[Data records]
★ ★ ★ ★ ★ ★ ★
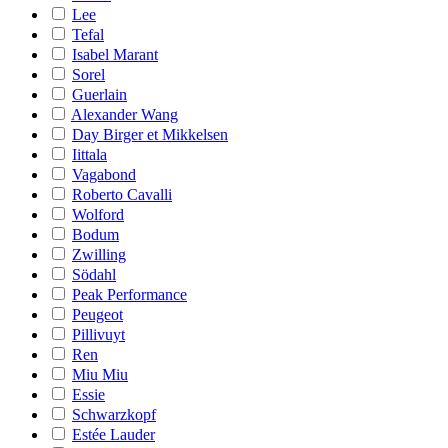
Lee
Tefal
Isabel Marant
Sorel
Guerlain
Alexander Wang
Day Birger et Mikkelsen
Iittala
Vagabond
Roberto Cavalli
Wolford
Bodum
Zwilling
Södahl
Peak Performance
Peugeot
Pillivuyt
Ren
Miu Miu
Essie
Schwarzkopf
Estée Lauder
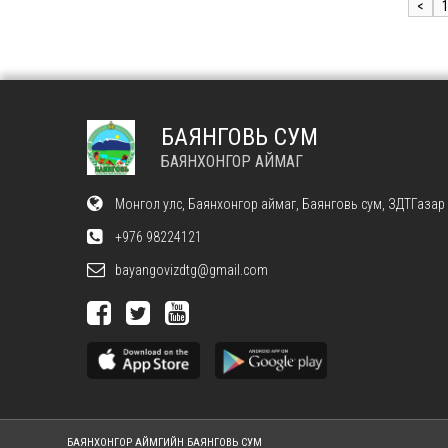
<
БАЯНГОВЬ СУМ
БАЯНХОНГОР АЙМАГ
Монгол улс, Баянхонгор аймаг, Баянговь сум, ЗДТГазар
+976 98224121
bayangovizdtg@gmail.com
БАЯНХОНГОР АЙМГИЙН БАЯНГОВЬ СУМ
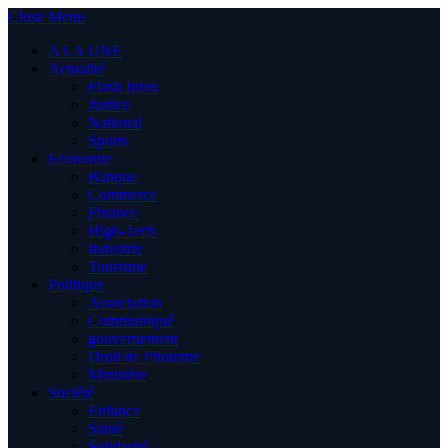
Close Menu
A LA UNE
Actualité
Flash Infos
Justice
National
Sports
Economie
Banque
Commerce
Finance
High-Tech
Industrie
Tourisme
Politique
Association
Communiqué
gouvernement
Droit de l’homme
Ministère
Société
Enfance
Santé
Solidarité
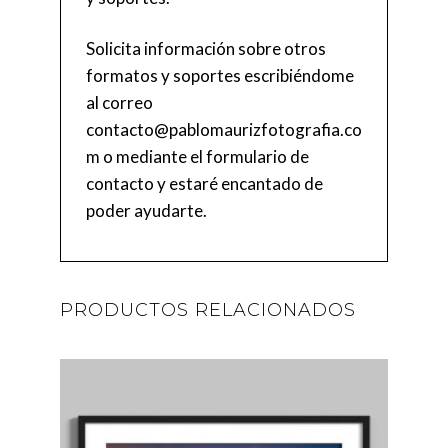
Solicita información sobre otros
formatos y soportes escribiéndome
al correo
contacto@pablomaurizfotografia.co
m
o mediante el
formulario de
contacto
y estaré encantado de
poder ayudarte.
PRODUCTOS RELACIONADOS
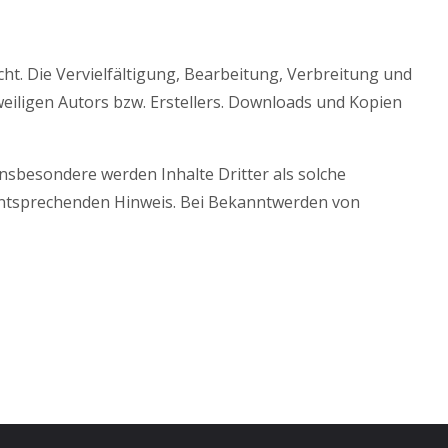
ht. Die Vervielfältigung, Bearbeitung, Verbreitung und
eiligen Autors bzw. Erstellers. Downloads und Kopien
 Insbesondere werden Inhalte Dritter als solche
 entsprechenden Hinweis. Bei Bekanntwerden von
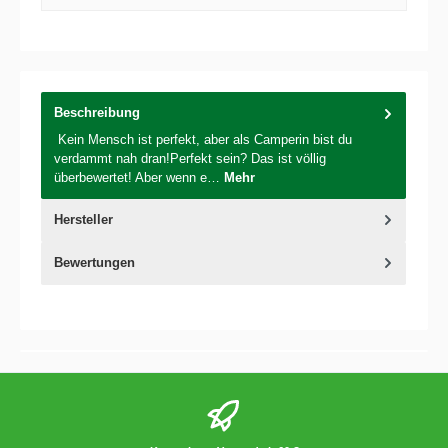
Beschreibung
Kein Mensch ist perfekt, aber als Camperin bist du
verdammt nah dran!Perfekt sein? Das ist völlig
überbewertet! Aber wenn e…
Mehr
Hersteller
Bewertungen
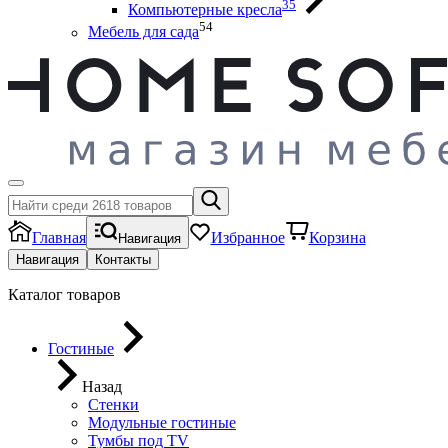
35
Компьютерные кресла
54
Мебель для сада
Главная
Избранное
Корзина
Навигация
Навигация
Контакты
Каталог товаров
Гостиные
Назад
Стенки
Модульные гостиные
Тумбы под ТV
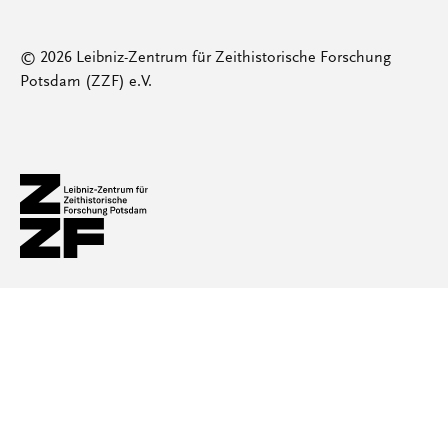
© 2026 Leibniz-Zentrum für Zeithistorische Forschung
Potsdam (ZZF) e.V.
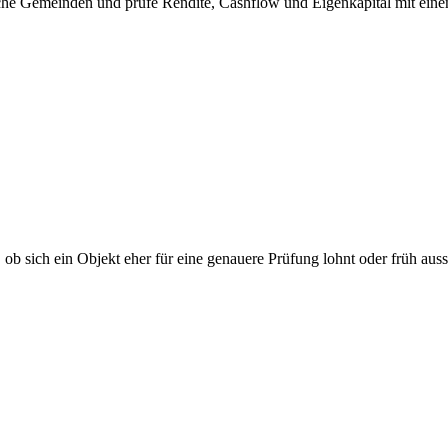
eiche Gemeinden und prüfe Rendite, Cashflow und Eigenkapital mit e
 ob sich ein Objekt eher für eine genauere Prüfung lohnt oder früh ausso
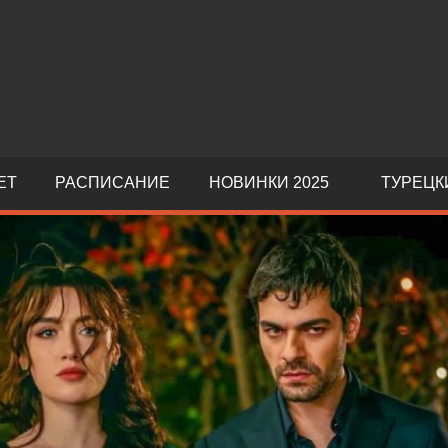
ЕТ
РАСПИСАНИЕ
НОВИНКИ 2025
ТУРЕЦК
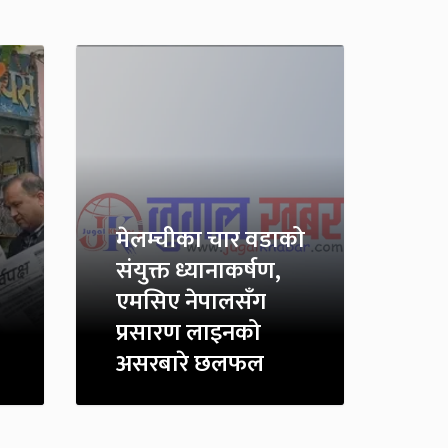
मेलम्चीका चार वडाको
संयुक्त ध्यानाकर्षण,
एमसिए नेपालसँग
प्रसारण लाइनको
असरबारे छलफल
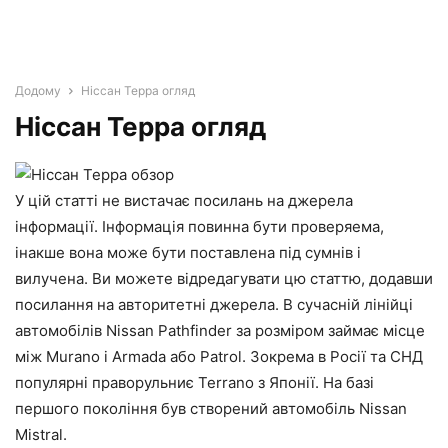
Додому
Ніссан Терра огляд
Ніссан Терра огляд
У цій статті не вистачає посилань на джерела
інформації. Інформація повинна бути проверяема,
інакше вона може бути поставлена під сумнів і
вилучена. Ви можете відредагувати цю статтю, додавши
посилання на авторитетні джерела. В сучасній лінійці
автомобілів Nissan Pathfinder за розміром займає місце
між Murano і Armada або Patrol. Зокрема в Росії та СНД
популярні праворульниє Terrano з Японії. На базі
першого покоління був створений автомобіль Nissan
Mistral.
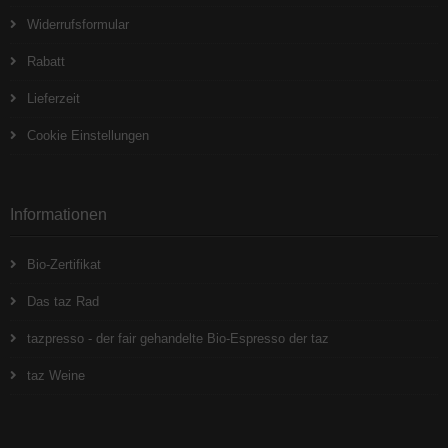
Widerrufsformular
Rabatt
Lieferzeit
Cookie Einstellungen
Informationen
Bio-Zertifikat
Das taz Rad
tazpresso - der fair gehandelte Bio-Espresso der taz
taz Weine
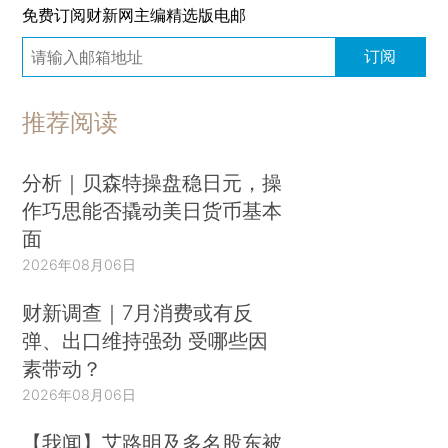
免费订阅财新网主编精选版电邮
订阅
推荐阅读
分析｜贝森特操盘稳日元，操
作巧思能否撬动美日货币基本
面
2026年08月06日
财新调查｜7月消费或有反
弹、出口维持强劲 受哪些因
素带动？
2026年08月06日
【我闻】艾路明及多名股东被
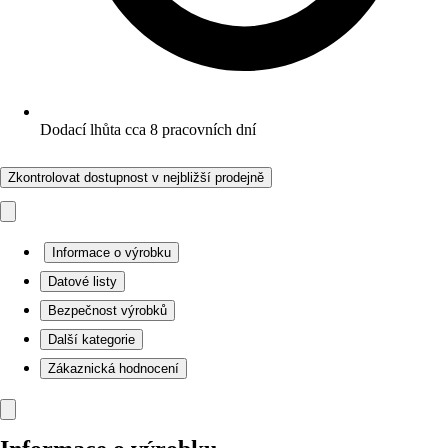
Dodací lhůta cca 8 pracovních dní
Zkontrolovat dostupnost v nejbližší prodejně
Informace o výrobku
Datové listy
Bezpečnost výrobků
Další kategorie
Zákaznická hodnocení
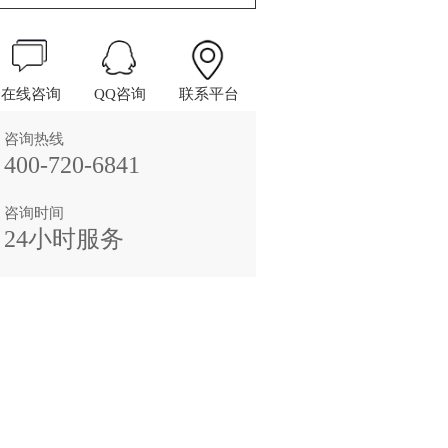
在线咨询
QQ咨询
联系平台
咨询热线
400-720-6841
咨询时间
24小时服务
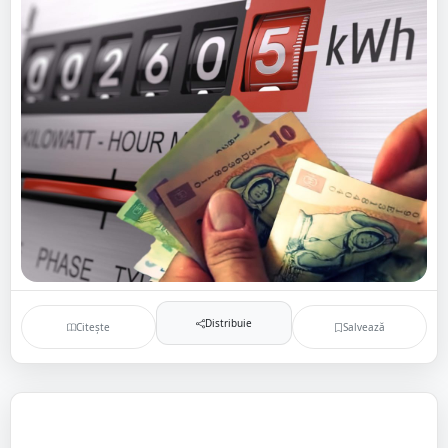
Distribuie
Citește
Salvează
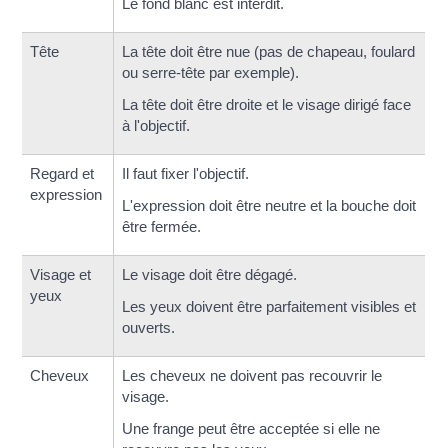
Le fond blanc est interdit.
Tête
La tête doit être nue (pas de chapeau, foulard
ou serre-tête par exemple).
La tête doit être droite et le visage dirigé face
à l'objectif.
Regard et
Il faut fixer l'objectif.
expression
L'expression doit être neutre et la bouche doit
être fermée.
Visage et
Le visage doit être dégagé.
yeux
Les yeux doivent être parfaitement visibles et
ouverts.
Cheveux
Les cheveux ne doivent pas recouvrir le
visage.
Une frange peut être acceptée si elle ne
★ ★ ★ ★ ★ ★ ★
◆ Problem description:
From the first line of the entries above down to the line holding "ht. Die Vervielfältigung, Bearbeitung, Verbreitung", quote each line exactly and nothing else, skipping pictures.

◆ Answer to the problem:
Lee
Tefal
Isabel Marant
Sorel
Guerlain
Alexander Wang
Day Birger et Mikkelsen
Iittala
Vagabond
Roberto Cavalli
Wolford
Bodum
Zwilling
Södahl
Peak Performance
Peugeot
Pillivuyt
Ren
Miu Miu
Essie
Schwarzkopf
Estée Lauder
<
БАЯНГОВЬ СУМ
БАЯНХОНГОР АЙМАГ
Монгол улс, Баянхонгор аймаг, Баянговь сум, ЗДТГазар
+976 98224121
bayangovizdtg@gmail.com
БАЯНХОНГОР АЙМГИЙН БАЯНГОВЬ СУМ
Close Menu
A LA UNE
Actualité
Flash Infos
Justice
National
Sports
Economie
Banque
Commerce
Finance
High-Tech
Industrie
Tourisme
Politique
Association
Communiqué
gouvernement
Droit de l’homme
Ministère
Société
Enfance
Santé
Solidarité
Solicita información sobre otros
formatos y soportes escribiéndome
al correo
contacto@pablomaurizfotografia.co
m
o mediante el
formulario de
contacto
y estaré encantado de
poder ayudarte.
PRODUCTOS RELACIONADOS
ht. Die Vervielfältigung, Bearbeitung, Verbreitung und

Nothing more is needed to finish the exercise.